Войдя в мою комнату, я действительно нашел на моем бюро целую кучу листков, исписанных во всех направлениях и крайне неразборчиво. Мне удалось собрать их в порядке и, насколько мне позволила память, дополнить и объяснить некоторые пробелы, затем я подарил их моей дорогой жене, которая иногда с удовольствием перечитывает их, извиняя мои прошлые преувеличения в силу того, что я остался верным ее образу и сохранил его ясным и чистым даже в моих мечтах.
Два года тому назад я женился и, не переставая образовывать себя, я научился говорить. Я сделался профессором геологии вместо моего дядюшки Тунгстениуса, заикание которого до такой степени усилилось, что ему пришлось отказаться от аудитории и передать лекции мне. В вакантные месяцы мы с ним и Вальтером отправляемся в деревню к дядюшке Христофору.

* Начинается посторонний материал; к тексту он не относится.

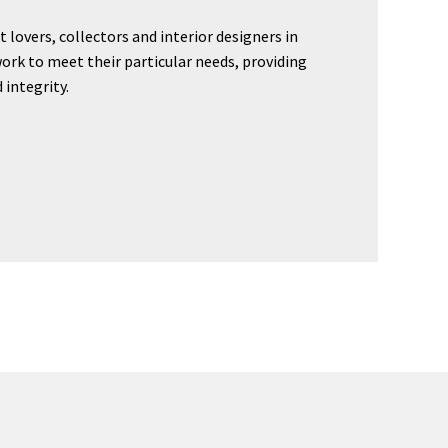
t lovers, collectors and interior designers in
ork to meet their particular needs, providing
 integrity.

Там, среди цветов, которые она страстно любит, Лора, сделавшаяся ботанисткой, спрашивает меня иногда, смеясь, подробности о флоре полярного острова; но она больше не воюет со мной за мою любовь к кристаллу, потому что я научился видеть ее в нем такою, как она есть, такою, какою теперь я ее всегда вижу.
* * *
Здесь господин Гарц закрыл свой манускрипт и прибавил от себя:
— Вы спросите меня, быть может, каким образом из профессора геологии я сделался продавцом минералов. На это можно ответить несколькими словами. Герцог, правивший Фишгаузеном, очень любивший науку и покровительствовавший ей, в один прекрасный день пришел к тому убеждению, что самая прекрасная наука состоит в искусстве убивать животных. Его приближенные уверили его в том, что для того, чтобы быть великим принцем, настоящим властелином, необходимо употреблять большую часть своих доходов на развитие охотничьего спорта. С тех пор геология, сравнительная анатомия, физика, химия были отодвинуты на задний план, и бедные ученые стали получать такое жалкое жалованье и такое неободряющее ободрение, что мы лишены были возможности содержать наши семьи. Моя дорогая Лора, которой я намерен сейчас представить вас, подарила мне несколько детей, а мой тесть посоветовал мне не дать им умереть с голоду; таким образом, мне пришлось покинуть ученый город Фишгаузен, в котором отныне всюду раздается звук охотничьих рогов и приветственный лай борзых собак. Я переселился сюда и, благодаря доброте папа Христофора, получил основной капитал, при помощи которого я занялся довольно прибыльной коммерцией, не оставляя в то же время дорогих мне изучений и исследований.
Таким образом, вы видите во мне человека, который счастливо отделался от иллюзий, и который уже никогда более не поддастся фантастическим выводам; но я, право, не особенно сожалею о том, что пережил этот горячечный период, где воображение не знает препятствий и где поэтическое чувство подогревает в нас пыл мечтаний и уничтожает ледяной ужас тщетных гипотез…
Я имел удовольствие обедать вместе с божественной Лорой, женой доброго господина Гарца. В ее фигуре не было уже ничего прозрачного: это была рослая матрона, окруженная очень красивыми детьми, составлявшими теперь ее единственное кокетство; но она была очень умна: она хотела образовать себя, чтобы не слишком отличаться от видения ее мужа в кристалле, и когда она говорила, в ее голубых глазах появлялся какой-то сапфировый блеск, в котором было много очарования и даже немножко волшебства.